[Records from a data collection]
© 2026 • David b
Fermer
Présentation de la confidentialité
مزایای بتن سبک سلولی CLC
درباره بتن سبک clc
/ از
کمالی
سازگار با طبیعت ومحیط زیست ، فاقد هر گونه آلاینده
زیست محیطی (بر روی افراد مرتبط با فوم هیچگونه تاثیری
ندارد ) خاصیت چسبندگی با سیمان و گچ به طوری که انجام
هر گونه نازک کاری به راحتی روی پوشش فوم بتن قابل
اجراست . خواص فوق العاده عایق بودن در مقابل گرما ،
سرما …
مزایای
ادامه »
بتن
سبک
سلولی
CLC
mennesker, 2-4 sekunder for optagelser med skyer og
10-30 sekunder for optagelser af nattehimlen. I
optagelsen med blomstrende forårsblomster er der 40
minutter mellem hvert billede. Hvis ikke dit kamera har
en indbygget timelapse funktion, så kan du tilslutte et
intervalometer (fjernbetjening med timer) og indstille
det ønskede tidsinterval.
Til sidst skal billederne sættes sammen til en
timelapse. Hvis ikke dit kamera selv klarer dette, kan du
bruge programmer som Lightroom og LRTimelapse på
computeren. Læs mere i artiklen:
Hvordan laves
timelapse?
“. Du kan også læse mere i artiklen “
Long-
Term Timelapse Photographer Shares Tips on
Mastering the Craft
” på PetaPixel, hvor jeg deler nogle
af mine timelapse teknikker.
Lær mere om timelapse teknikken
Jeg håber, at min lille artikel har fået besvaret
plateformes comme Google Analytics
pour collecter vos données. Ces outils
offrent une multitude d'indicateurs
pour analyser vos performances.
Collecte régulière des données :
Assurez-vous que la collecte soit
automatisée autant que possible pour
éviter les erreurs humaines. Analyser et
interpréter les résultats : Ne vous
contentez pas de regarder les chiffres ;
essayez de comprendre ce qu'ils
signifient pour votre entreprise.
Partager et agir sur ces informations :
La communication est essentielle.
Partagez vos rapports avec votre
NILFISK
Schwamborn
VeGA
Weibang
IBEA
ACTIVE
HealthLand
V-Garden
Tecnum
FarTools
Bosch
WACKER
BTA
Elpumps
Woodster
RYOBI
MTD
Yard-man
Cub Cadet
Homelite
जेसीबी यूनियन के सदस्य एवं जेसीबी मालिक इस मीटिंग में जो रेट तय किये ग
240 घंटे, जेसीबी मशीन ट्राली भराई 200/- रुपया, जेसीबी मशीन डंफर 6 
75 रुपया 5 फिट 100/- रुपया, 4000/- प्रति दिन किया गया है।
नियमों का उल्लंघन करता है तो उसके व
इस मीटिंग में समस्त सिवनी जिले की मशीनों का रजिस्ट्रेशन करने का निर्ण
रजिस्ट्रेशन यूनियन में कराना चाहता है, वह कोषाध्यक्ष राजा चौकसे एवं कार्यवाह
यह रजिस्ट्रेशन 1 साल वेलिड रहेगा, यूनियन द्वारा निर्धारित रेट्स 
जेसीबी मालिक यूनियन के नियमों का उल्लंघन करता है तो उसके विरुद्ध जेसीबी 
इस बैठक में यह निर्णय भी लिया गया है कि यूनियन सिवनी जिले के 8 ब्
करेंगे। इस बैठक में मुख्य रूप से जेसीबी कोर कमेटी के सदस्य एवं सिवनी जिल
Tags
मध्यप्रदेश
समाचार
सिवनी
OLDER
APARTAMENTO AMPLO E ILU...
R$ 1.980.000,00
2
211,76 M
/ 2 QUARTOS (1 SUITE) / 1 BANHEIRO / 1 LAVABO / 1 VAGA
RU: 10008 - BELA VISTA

_Work to be completed_
The output should be a character-exact copy of all entries.

_Your response_
© 2026 • David b
Fermer
Présentation de la confidentialité
مزایای بتن سبک سلولی CLC
درباره بتن سبک clc
/ از
کمالی
سازگار با طبیعت ومحیط زیست ، فاقد هر گونه آلاینده
زیست محیطی (بر روی افراد مرتبط با فوم هیچگونه تاثیری
ندارد ) خاصیت چسبندگی با سیمان و گچ به طوری که انجام
هر گونه نازک کاری به راحتی روی پوشش فوم بتن قابل
اجراست . خواص فوق العاده عایق بودن در مقابل گرما ،
سرما …
مزایای
ادامه »
بتن
سبک
سلولی
CLC
mennesker, 2-4 sekunder for optagelser med skyer og
10-30 sekunder for optagelser af nattehimlen. I
optagelsen med blomstrende forårsblomster er der 40
minutter mellem hvert billede. Hvis ikke dit kamera har
en indbygget timelapse funktion, så kan du tilslutte et
intervalometer (fjernbetjening med timer) og indstille
det ønskede tidsinterval.
Til sidst skal billederne sættes sammen til en
timelapse. Hvis ikke dit kamera selv klarer dette, kan du
bruge programmer som Lightroom og LRTimelapse på
computeren. Læs mere i artiklen:
Hvordan laves
timelapse?
“. Du kan også læse mere i artiklen “
Long-
Term Timelapse Photographer Shares Tips on
Mastering the Craft
” på PetaPixel, hvor jeg deler nogle
af mine timelapse teknikker.
Lær mere om timelapse teknikken
Jeg håber, at min lille artikel har fået besvaret
plateformes comme Google Analytics
pour collecter vos données. Ces outils
offrent une multitude d'indicateurs
pour analyser vos performances.
Collecte régulière des données :
Assurez-vous que la collecte soit
automatisée autant que possible pour
éviter les erreurs humaines. Analyser et
interpréter les résultats : Ne vous
contentez pas de regarder les chiffres ;
essayez de comprendre ce qu'ils
signifient pour votre entreprise.
Partager et agir sur ces informations :
La communication est essentielle.
Partagez vos rapports avec votre
NILFISK
Schwamborn
VeGA
Weibang
IBEA
ACTIVE
HealthLand
V-Garden
Tecnum
FarTools
Bosch
WACKER
BTA
Elpumps
Woodster
RYOBI
MTD
Yard-man
Cub Cadet
Homelite
जेसीबी यूनियन के सदस्य एवं जेसीबी मालिक इस मीटिंग में जो रेट तय किये ग
240 घंटे, जेसीबी मशीन ट्राली भराई 200/- रुपया, जेसीबी मशीन डंफर 6 
75 रुपया 5 फिट 100/- रुपया, 4000/- प्रति दिन किया गया है।
नियमों का उल्लंघन करता है तो उसके व
इस मीटिंग में समस्त सिवनी जिले की मशीनों का रजिस्ट्रेशन करने का निर्ण
रजिस्ट्रेशन यूनियन में कराना चाहता है, वह कोषाध्यक्ष राजा चौकसे एवं कार्यवाह
यह रजिस्ट्रेशन 1 साल वेलिड रहेगा, यूनियन द्वारा निर्धारित रेट्स 
जेसीबी मालिक यूनियन के नियमों का उल्लंघन करता है तो उसके विरुद्ध जेसीबी 
इस बैठक में यह निर्णय भी लिया गया है कि यूनियन सिवनी जिले के 8 ब्
करेंगे। इस बैठक में मुख्य रूप से जेसीबी कोर कमेटी के सदस्य एवं सिवनी जिल
Tags
मध्यप्रदेश
समाचार
सिवनी
OLDER
APARTAMENTO AMPLO E ILU...
R$ 1.980.000,00
2
211,76 M
/ 2 QUARTOS (1 SUITE) / 1 BANHEIRO / 1 LAVABO / 1 VAGA
RU: 10008 - BELA VISTA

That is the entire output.